Pavle asseyait de regarder vers l'avenir. Il insistait sur la cohésion de notre groupe. De son côté, Bruno n'en pensait pas grand-chose. J'aurais cru l'inverse mais Bruno s'avère être une personne assez, glaciale.

Pavle était parti bricoler du combustible avec le bois que l'on avait pu récupérer. Il fallait bien s'agiter pour nous occuper l'esprit, juste, pour oublier ce pauvre homme, juste quelques minutes, quelques secondes. Nous étions affamés. Nous n'avions pas avalé quoique se soit depuis quatre jours. Nous comptions garder notre réserve de nourriture pour plus tard, mais, ce coup-ci, nous n'avions pas le choix, tant pis. Il fallait bien que nous mangions, même si cela veut dire; sacrifier la totalité de notre réserve.

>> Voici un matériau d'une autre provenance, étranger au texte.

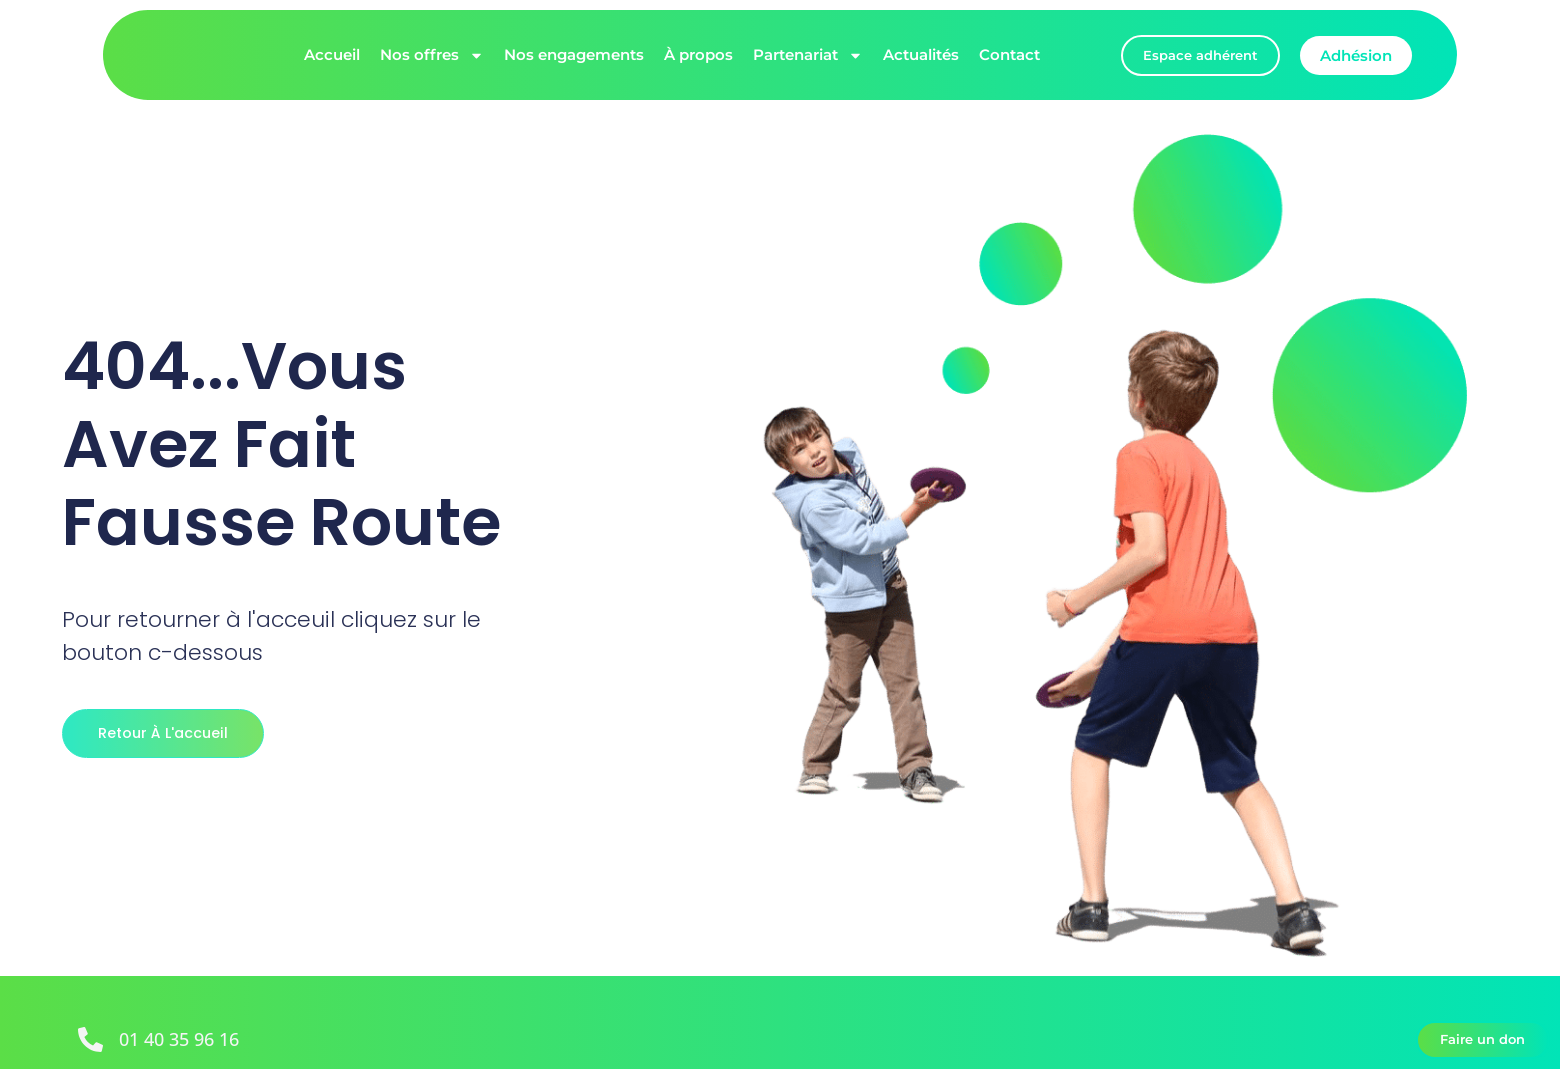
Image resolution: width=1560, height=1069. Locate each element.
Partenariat (808, 55)
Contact (1009, 54)
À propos (698, 54)
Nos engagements (574, 54)
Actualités (921, 54)
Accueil (332, 54)
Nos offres (432, 55)
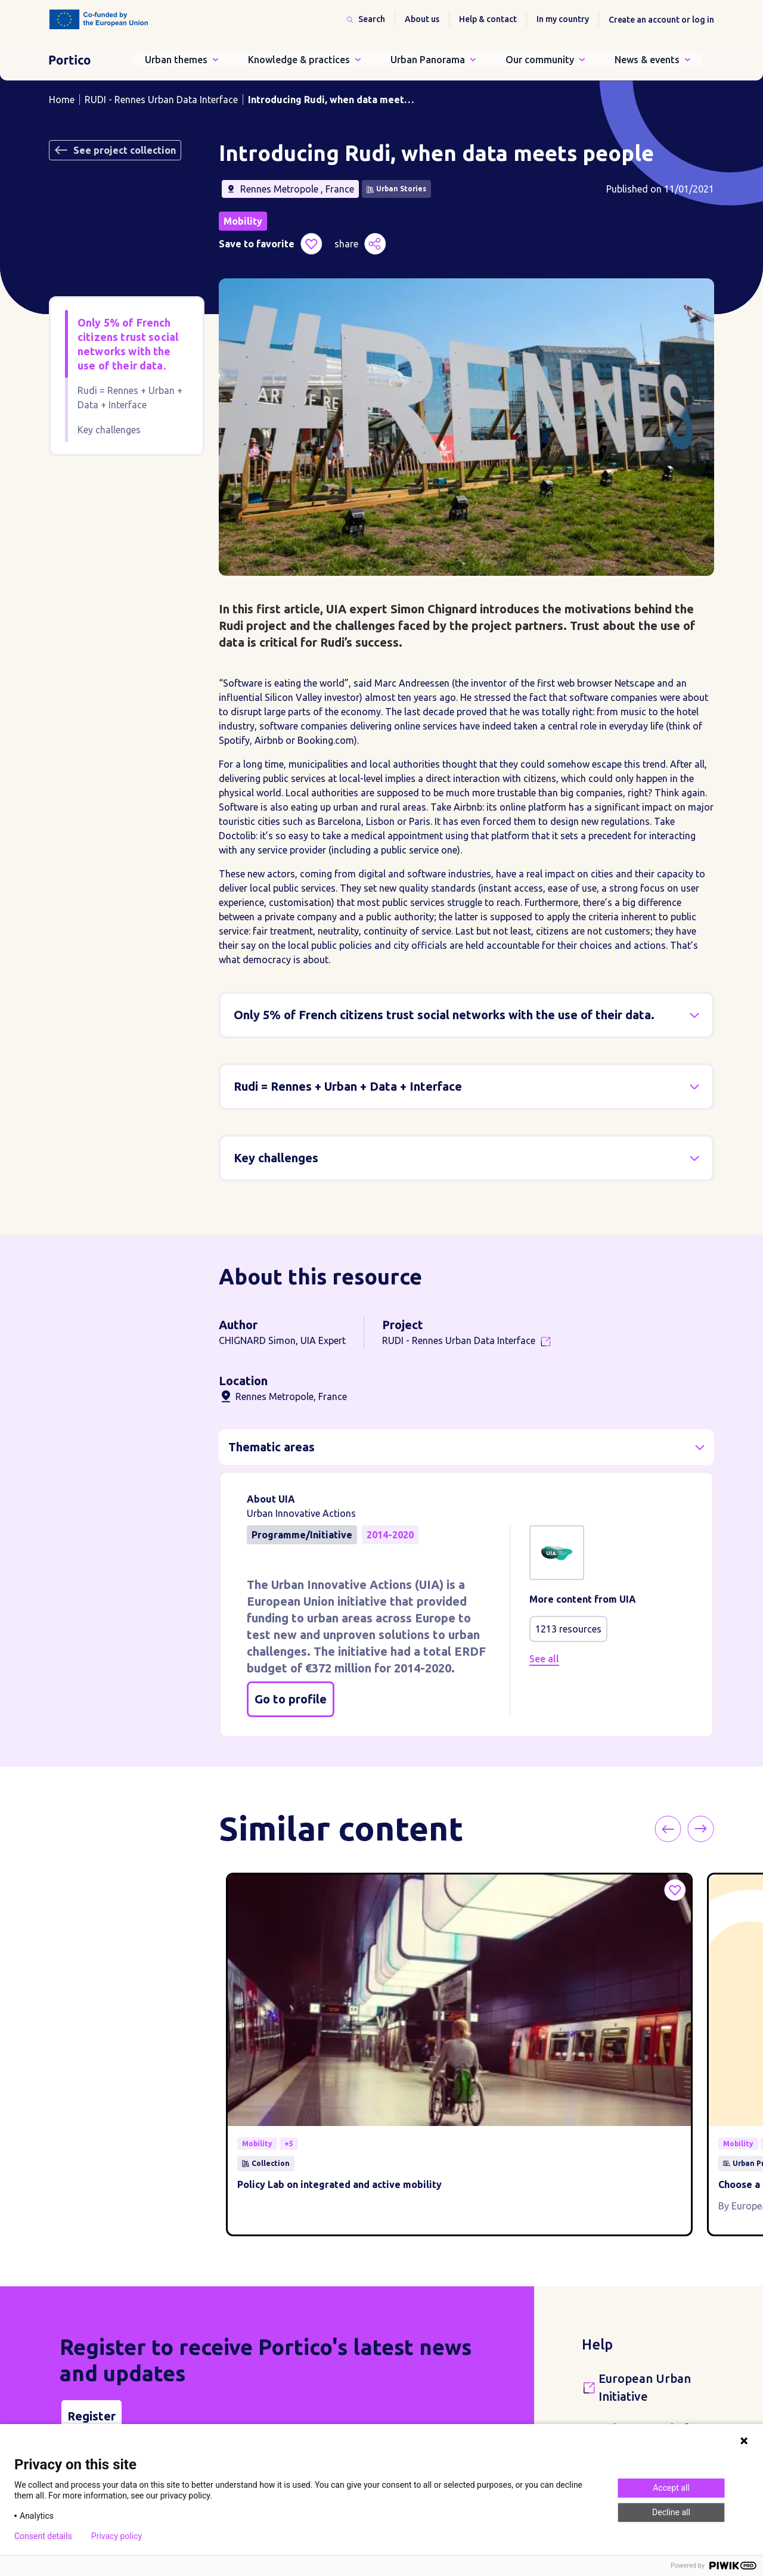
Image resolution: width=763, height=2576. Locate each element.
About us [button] (422, 19)
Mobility (243, 221)
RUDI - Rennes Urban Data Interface (161, 99)
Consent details (43, 2536)
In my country (562, 19)
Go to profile (291, 1699)
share (360, 244)
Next (723, 1829)
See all (544, 1658)
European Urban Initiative (644, 2248)
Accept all (671, 2488)
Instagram (467, 2390)
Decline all (671, 2512)
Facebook (404, 2390)
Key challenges (109, 429)
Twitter (425, 2390)
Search (371, 19)
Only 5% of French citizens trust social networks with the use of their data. (127, 343)
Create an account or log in (661, 19)
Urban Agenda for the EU (649, 2298)
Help (597, 2205)
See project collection (115, 150)
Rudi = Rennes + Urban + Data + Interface (129, 397)
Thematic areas (271, 1447)
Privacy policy (116, 2536)
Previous (705, 1829)
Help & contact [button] (488, 19)
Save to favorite (270, 244)
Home (62, 99)
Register (91, 2276)
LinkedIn (446, 2390)
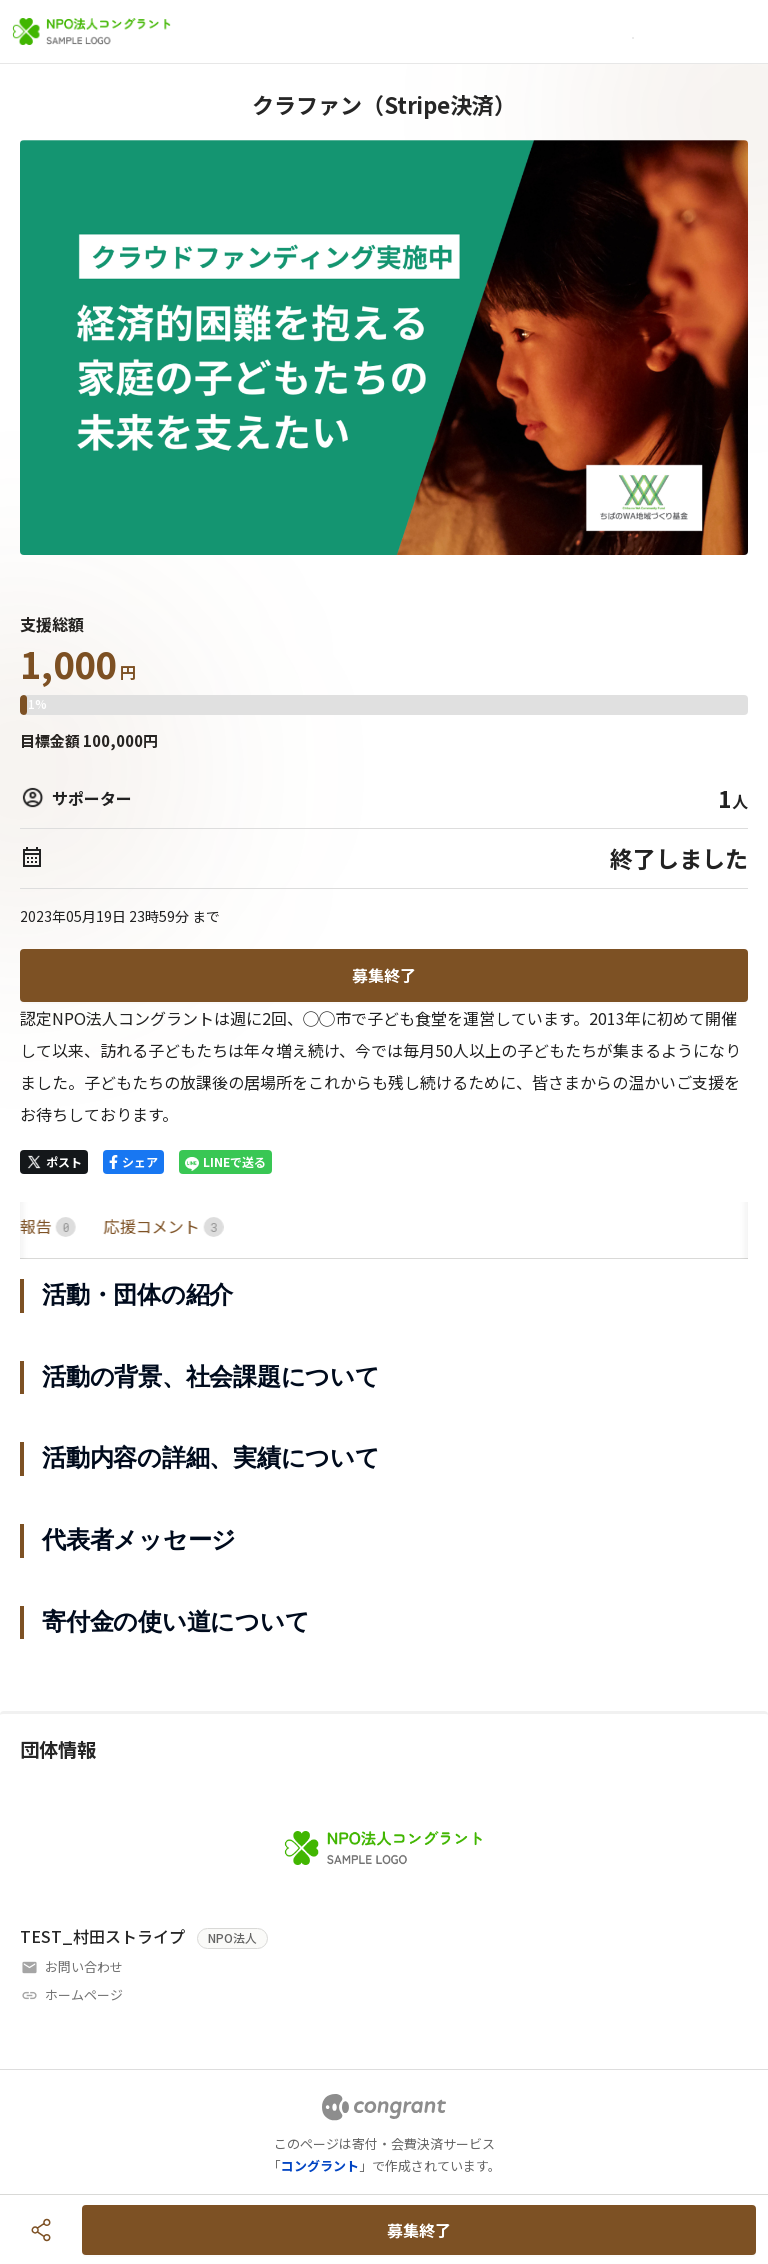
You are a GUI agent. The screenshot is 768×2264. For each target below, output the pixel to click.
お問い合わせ (84, 1966)
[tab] (43, 1226)
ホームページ (84, 1994)
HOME (43, 1226)
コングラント (320, 2165)
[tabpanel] (384, 1459)
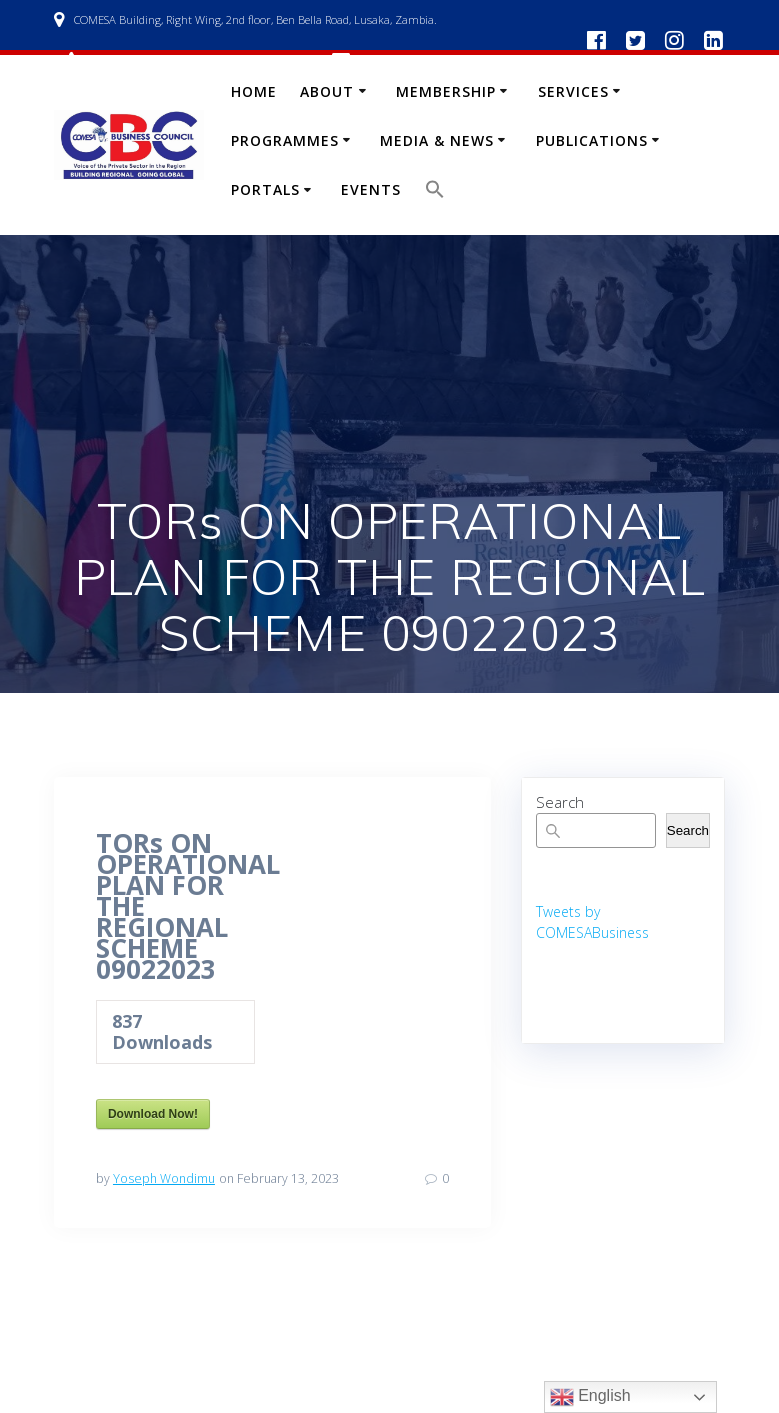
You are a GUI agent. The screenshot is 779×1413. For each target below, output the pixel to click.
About (327, 91)
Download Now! (153, 1114)
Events (371, 189)
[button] (435, 193)
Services (573, 91)
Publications (592, 140)
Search (560, 802)
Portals (265, 189)
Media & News (437, 140)
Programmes (285, 140)
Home (254, 91)
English (590, 1397)
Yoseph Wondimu (164, 1178)
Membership (446, 91)
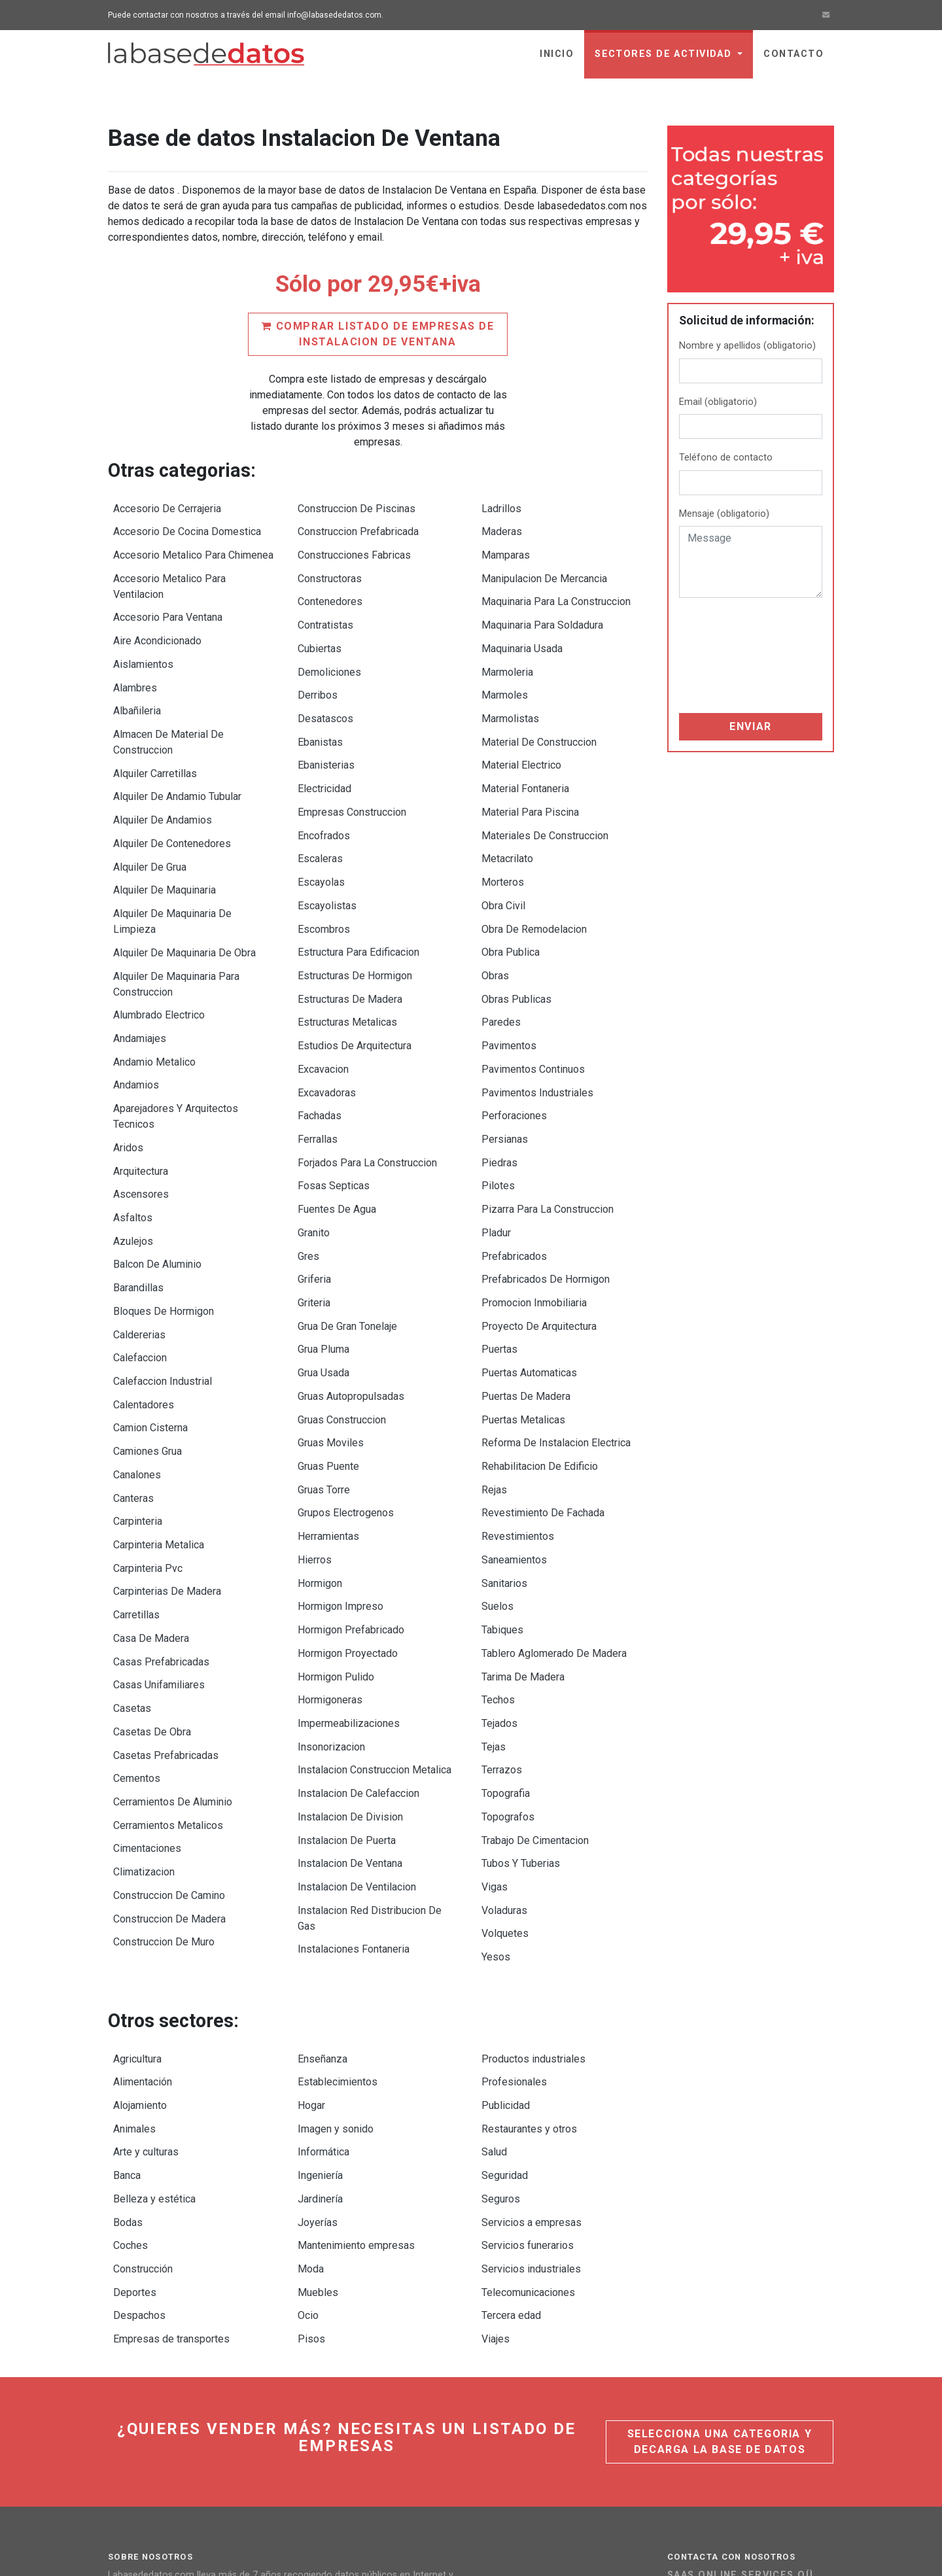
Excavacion (323, 1009)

Bruno se mis à la tâche et se mit à préparer quelque chose pour tous les trois. Sans même perdre une seconde pour s'assoir, il engloutit sa portion jusqu'à la dernière miette. La pitance était maigre. Un simple repas ne suffirait pas à combler quatre jours de jeûne mais nous permettrait de tenir, au moins pendant deux jours de plus.

À peine avions nous finirent de lécher le fond de nos assiettes que quelqu'un frappa à la porte. Lorsque j'ouvris cette dernière, une silhouette filiforme et féminine se dressa devant moi. Une épaisse capuche cachait ses cheveux et laissant entrevoir dans ses deux yeux bleus, l'angoisse, et la peur. Elle vivait non loin d'ici, seule, avec sa fille après que son mari fut enrôlé de force par les rebelles. D'après elle, des rumeurs parlaient de pillages et de violes dans les environs. Elle me suppliait de lui venir. Je n'oubliai jamais ses tristes paroles:

"Je vis près d'ici, avec ma fille. Des rumeurs parlent de pilleurs de maison qui violent aussi les femmes. Je peux fermer les portes à clé mais ils pourraient entrer par les fenêtres. Pouvez-vous m'aider à les barricader? Mon mari a été emmené de force par les rebelles la première année de la guerre. Il n'est toujours pas revenu... Nous sommes toutes seules, aidez-nous, s'il vous plaît."

J'étais horrifié par ce que je venais d'entendre. Étions-nous tombés si bas? Est-ce cela la guerre? Est-ce cela d'être soldat? Je me rappelle d'une citation d'Albert Einstein.

"Celui qui est capable de marcher derrière une musique militaire n'a pas besoin de cerveau. Une moelle épinière lui suffit."

Immédiatement, ma réponse fût affirmative. Évidemment que nous allions l'aider. Pavle se porta volontaire. Ainsi, je pourrais, de mon côté, continuer se cherche de quoi survivre. Surtout que la nuit commençait tout juste à tomber.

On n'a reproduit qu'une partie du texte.